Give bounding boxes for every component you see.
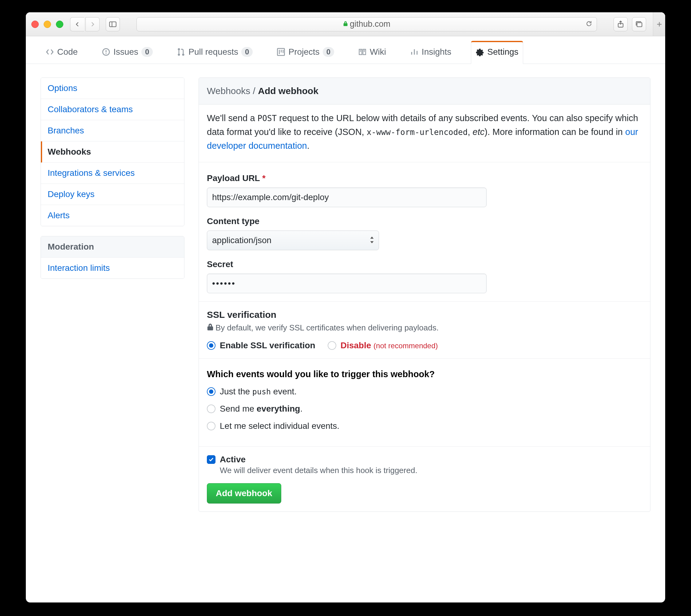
tab-settings[interactable]: Settings <box>471 41 523 64</box>
radio-icon <box>328 341 336 350</box>
intro-text: We'll send a POST request to the URL bel… <box>199 105 650 162</box>
sidebar-item-webhooks[interactable]: Webhooks <box>41 141 184 162</box>
share-button[interactable] <box>614 17 628 31</box>
payload-url-label: Payload URL * <box>207 173 642 183</box>
window-minimize-button[interactable] <box>44 21 51 28</box>
tab-pulls[interactable]: Pull requests 0 <box>173 41 257 64</box>
lock-icon <box>207 323 214 330</box>
content-type-select[interactable]: application/json <box>207 230 379 250</box>
checkbox-icon <box>207 455 216 464</box>
radio-icon <box>207 422 216 430</box>
tab-insights[interactable]: Insights <box>406 41 456 64</box>
browser-window: github.com Code Issues <box>26 12 665 602</box>
ssl-disable-radio[interactable]: Disable (not recommended) <box>328 340 438 350</box>
radio-icon <box>207 341 216 350</box>
select-caret-icon <box>370 236 374 244</box>
lock-icon <box>343 21 348 28</box>
code-icon <box>45 48 54 56</box>
webhook-form-box: Webhooks / Add webhook We'll send a POST… <box>199 78 650 512</box>
tab-wiki[interactable]: Wiki <box>354 41 391 64</box>
sidebar-toggle-button[interactable] <box>106 17 120 31</box>
tab-projects[interactable]: Projects 0 <box>272 41 338 64</box>
ssl-enable-radio[interactable]: Enable SSL verification <box>207 340 315 350</box>
add-webhook-button[interactable]: Add webhook <box>207 483 281 504</box>
tab-settings-label: Settings <box>487 47 518 57</box>
tab-projects-label: Projects <box>288 47 319 57</box>
radio-icon <box>207 404 216 413</box>
svg-point-6 <box>106 53 106 54</box>
active-checkbox[interactable]: Active <box>207 455 642 464</box>
breadcrumb-current: Add webhook <box>258 86 318 96</box>
back-button[interactable] <box>70 17 84 31</box>
sidebar-item-alerts[interactable]: Alerts <box>41 205 184 226</box>
sidebar-item-branches[interactable]: Branches <box>41 120 184 141</box>
tab-code[interactable]: Code <box>41 41 82 64</box>
secret-input[interactable] <box>207 273 487 293</box>
book-icon <box>358 48 367 56</box>
settings-sidebar: Options Collaborators & teams Branches W… <box>41 78 184 584</box>
event-push-radio[interactable]: Just the push event. <box>207 387 642 397</box>
forward-button[interactable] <box>86 17 99 31</box>
tab-issues[interactable]: Issues 0 <box>97 41 157 64</box>
traffic-lights <box>31 21 63 28</box>
repo-tabnav: Code Issues 0 Pull requests 0 Projects 0… <box>26 36 665 64</box>
tab-projects-count: 0 <box>323 47 334 57</box>
tab-pulls-count: 0 <box>241 47 253 57</box>
tab-code-label: Code <box>57 47 78 57</box>
sidebar-item-interaction-limits[interactable]: Interaction limits <box>41 258 184 279</box>
new-tab-button[interactable] <box>653 12 665 36</box>
graph-icon <box>410 48 419 56</box>
tabs-button[interactable] <box>632 17 646 31</box>
active-note: We will deliver event details when this … <box>220 466 642 475</box>
project-icon <box>277 48 285 56</box>
radio-icon <box>207 387 216 396</box>
tab-issues-label: Issues <box>113 47 138 57</box>
svg-rect-3 <box>637 22 642 26</box>
event-individual-radio[interactable]: Let me select individual events. <box>207 421 642 431</box>
sidebar-item-deploy-keys[interactable]: Deploy keys <box>41 184 184 205</box>
svg-rect-0 <box>109 22 116 27</box>
sidebar-item-integrations[interactable]: Integrations & services <box>41 162 184 184</box>
event-everything-radio[interactable]: Send me everything. <box>207 404 642 414</box>
svg-point-9 <box>182 53 184 56</box>
sidebar-item-options[interactable]: Options <box>41 78 184 99</box>
tab-pulls-label: Pull requests <box>188 47 238 57</box>
ssl-note: By default, we verify SSL certificates w… <box>207 323 642 333</box>
sidebar-header-moderation: Moderation <box>41 236 184 258</box>
events-question: Which events would you like to trigger t… <box>207 369 642 379</box>
tab-insights-label: Insights <box>422 47 451 57</box>
breadcrumb-parent: Webhooks <box>207 86 250 96</box>
window-close-button[interactable] <box>31 21 39 28</box>
svg-point-7 <box>178 48 180 50</box>
breadcrumb: Webhooks / Add webhook <box>199 78 650 105</box>
payload-url-input[interactable] <box>207 188 487 207</box>
titlebar: github.com <box>26 12 665 36</box>
address-bar[interactable]: github.com <box>136 17 597 31</box>
window-fullscreen-button[interactable] <box>56 21 63 28</box>
svg-point-8 <box>178 53 180 56</box>
tab-wiki-label: Wiki <box>370 47 386 57</box>
address-domain: github.com <box>350 19 391 29</box>
gear-icon <box>475 48 484 56</box>
content-type-value: application/json <box>212 236 271 245</box>
issue-icon <box>102 48 110 56</box>
content-type-label: Content type <box>207 216 642 226</box>
ssl-heading: SSL verification <box>207 310 642 320</box>
sidebar-item-collaborators[interactable]: Collaborators & teams <box>41 99 184 120</box>
pull-request-icon <box>177 48 185 56</box>
reload-icon[interactable] <box>585 20 592 28</box>
tab-issues-count: 0 <box>141 47 153 57</box>
secret-label: Secret <box>207 260 642 269</box>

==========

This exercise needs every line of the listing that contains the word "settings".

tab-settings[interactable]: Settings <box>471 41 523 64</box>
tab-settings-label: Settings <box>487 47 518 57</box>
settings-sidebar: Options Collaborators & teams Branches W… <box>41 78 184 584</box>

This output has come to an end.